__Your task__
Collect the lines of the entries where "информация" shows up.

__Source material__
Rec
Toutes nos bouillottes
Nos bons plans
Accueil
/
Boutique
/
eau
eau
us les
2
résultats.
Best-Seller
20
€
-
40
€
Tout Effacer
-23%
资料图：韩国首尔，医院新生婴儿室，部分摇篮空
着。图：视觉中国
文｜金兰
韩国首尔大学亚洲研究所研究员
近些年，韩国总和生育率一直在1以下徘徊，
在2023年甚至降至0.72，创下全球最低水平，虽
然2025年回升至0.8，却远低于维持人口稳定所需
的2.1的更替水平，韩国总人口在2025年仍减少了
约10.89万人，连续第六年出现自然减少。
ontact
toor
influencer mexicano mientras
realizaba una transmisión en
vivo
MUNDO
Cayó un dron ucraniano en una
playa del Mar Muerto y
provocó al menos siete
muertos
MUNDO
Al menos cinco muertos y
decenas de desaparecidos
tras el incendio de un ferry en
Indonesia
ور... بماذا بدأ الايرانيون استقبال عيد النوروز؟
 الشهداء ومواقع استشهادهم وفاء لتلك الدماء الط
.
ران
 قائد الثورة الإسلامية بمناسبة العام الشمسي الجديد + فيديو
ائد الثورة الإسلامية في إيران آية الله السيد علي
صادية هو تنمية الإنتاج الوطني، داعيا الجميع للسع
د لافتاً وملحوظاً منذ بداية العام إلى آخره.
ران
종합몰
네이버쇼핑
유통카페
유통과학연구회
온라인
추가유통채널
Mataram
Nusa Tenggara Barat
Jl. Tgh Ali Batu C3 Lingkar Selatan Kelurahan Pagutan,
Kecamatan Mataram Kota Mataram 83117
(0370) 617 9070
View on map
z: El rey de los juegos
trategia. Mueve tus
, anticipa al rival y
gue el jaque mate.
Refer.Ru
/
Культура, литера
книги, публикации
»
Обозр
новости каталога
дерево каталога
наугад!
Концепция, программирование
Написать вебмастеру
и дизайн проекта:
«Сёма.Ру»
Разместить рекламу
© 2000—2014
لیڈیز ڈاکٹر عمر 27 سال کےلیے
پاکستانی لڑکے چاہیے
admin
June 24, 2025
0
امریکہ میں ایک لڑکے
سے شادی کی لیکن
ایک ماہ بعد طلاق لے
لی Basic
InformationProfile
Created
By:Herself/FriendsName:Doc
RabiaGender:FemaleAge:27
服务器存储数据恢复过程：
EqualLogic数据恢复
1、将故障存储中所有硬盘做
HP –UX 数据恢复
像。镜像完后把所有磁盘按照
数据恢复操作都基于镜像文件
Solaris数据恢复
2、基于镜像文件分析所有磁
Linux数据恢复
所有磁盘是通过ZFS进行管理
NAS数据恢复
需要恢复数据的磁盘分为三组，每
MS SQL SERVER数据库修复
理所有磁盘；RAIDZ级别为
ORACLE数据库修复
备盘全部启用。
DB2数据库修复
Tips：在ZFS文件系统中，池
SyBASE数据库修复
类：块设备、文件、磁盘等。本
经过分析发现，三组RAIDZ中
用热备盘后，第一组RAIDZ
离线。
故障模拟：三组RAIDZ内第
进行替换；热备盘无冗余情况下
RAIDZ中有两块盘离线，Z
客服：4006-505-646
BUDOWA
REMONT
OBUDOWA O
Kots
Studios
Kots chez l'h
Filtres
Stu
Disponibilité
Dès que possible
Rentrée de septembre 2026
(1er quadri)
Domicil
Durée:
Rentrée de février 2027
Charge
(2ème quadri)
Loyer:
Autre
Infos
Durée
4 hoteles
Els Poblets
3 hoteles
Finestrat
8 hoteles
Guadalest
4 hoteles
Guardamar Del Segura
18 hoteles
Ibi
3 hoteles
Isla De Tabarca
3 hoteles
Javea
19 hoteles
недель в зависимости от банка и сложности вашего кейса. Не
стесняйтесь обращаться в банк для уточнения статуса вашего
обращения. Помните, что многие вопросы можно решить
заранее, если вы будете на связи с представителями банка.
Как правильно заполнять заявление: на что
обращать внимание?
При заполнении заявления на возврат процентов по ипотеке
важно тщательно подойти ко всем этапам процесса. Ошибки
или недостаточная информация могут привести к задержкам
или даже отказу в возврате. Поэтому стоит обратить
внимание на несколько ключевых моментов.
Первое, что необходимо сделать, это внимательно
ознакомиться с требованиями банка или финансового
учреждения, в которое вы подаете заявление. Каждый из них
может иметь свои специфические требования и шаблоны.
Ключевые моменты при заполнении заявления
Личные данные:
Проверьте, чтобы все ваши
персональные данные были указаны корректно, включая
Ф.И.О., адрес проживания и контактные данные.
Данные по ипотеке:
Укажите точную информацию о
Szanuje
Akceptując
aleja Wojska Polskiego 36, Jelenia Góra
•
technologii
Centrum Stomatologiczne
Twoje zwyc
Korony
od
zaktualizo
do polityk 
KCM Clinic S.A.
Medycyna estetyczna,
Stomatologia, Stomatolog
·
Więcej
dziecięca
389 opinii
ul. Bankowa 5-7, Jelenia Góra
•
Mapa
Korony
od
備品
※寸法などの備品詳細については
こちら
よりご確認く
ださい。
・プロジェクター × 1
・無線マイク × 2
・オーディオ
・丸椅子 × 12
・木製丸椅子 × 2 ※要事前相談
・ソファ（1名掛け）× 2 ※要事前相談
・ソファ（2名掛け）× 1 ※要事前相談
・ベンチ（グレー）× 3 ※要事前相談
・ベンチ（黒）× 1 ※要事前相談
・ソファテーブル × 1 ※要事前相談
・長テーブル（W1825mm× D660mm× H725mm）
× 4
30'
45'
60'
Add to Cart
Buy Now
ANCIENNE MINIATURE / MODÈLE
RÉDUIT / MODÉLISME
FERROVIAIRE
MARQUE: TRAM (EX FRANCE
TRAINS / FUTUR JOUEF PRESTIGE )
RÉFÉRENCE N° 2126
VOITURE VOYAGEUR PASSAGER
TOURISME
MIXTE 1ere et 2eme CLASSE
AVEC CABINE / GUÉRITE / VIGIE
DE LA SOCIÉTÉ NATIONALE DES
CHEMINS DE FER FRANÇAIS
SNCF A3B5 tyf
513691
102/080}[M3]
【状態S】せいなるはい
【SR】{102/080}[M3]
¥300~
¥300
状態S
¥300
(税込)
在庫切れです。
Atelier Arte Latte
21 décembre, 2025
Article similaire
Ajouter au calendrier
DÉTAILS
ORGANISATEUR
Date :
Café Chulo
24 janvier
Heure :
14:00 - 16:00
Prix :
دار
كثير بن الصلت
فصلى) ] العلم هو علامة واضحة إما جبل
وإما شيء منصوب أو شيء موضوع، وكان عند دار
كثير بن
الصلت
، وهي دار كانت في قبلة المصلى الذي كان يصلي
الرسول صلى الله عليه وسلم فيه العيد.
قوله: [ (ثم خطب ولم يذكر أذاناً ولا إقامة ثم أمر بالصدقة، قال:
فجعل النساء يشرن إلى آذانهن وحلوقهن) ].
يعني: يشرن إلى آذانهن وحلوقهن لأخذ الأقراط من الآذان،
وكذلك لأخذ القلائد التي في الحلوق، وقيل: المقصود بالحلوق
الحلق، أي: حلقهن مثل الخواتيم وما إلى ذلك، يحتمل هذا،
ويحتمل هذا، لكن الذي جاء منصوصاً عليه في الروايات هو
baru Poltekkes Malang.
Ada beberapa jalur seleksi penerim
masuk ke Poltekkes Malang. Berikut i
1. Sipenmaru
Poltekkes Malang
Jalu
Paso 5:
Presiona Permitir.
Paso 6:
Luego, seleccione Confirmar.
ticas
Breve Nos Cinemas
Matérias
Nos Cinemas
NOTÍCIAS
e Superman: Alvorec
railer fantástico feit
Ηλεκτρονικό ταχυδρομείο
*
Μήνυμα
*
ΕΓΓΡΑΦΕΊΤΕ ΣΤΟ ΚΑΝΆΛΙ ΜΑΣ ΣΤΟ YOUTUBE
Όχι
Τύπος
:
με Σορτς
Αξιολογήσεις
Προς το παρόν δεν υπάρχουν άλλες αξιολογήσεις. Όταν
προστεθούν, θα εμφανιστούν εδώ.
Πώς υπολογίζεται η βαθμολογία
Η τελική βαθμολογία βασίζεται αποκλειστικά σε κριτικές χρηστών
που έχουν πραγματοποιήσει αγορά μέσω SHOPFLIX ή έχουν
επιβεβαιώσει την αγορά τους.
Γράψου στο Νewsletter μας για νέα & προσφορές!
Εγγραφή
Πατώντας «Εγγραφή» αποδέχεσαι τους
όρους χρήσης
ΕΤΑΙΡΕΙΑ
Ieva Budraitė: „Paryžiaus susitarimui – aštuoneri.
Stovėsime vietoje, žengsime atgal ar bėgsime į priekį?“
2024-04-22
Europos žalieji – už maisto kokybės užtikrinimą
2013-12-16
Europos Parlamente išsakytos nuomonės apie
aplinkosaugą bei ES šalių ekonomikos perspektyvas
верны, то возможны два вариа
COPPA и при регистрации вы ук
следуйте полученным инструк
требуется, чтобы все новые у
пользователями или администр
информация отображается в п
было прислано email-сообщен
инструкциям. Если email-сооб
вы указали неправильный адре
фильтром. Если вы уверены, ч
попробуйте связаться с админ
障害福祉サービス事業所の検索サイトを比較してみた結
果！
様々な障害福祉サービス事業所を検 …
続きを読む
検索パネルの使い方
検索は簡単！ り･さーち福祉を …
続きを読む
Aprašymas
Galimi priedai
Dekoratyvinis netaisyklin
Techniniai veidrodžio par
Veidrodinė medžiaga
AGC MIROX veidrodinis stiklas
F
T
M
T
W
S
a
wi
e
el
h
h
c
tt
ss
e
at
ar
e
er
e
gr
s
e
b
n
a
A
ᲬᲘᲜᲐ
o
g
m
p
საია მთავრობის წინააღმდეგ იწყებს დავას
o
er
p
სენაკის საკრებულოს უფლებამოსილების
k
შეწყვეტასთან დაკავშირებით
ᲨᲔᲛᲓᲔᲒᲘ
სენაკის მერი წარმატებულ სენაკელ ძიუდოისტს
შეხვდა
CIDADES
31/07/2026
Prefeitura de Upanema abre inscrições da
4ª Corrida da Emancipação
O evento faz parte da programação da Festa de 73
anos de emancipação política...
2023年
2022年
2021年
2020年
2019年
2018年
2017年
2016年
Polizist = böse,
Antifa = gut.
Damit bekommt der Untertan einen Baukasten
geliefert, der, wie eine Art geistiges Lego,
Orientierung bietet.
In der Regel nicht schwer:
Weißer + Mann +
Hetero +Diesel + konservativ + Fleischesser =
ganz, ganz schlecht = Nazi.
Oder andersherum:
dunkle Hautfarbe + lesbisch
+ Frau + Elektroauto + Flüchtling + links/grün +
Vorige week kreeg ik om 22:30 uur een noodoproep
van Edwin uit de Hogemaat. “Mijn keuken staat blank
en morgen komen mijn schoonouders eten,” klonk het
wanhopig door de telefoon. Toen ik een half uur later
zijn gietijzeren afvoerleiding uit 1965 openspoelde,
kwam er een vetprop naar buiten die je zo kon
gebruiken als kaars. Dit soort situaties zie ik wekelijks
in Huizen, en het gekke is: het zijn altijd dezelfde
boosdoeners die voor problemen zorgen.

__Reply to the task__
или недостаточная информация могут привести к задержкам
информация отображается в п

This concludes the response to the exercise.